─── EXERCISE INPUT
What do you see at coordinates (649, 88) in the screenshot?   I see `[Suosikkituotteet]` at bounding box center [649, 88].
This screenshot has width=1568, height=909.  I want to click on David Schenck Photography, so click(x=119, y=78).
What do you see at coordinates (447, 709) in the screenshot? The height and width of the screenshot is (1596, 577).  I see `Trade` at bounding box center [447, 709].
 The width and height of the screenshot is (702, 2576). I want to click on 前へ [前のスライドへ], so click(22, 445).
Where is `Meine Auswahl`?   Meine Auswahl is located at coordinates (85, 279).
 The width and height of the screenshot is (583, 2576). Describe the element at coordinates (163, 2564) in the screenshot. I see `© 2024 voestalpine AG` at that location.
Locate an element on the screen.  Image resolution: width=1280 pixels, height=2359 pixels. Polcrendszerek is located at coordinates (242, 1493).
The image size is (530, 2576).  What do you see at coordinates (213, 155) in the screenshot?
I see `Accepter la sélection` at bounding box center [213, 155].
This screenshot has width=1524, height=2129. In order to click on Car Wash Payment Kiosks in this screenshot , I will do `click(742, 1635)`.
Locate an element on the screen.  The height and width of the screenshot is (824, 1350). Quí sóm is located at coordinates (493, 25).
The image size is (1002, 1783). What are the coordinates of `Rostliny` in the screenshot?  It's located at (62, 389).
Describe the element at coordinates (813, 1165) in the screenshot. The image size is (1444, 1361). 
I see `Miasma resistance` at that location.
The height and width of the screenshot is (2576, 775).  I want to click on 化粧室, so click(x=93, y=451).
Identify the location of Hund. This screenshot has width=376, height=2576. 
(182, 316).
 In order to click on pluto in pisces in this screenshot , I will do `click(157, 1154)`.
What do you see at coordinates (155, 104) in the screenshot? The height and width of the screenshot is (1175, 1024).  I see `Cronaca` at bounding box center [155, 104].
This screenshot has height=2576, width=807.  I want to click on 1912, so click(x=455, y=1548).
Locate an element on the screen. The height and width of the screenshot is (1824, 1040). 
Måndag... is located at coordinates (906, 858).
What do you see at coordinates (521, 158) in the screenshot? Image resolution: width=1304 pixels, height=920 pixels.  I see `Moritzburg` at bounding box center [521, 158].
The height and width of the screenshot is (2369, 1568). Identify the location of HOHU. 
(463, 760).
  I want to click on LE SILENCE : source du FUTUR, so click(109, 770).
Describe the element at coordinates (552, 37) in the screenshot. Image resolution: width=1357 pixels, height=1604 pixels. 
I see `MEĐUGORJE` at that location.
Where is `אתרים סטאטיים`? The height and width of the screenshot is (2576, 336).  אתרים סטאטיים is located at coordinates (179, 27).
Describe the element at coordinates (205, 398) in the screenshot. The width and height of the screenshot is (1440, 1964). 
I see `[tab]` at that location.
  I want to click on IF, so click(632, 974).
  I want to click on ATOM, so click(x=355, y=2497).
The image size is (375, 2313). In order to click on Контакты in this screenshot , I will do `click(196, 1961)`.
──────
ASSIGNED TASK: Each line in the material with "order" in it must be reported.

OUTPUT FOR THIS EXERCISE:
This screenshot has width=1524, height=2129. In order to click on Car Wash Payment Kiosks in this screenshot , I will do `click(742, 1635)`.
 In order to click on pluto in pisces in this screenshot , I will do `click(157, 1154)`.
The image size is (375, 2313). In order to click on Контакты in this screenshot , I will do `click(196, 1961)`.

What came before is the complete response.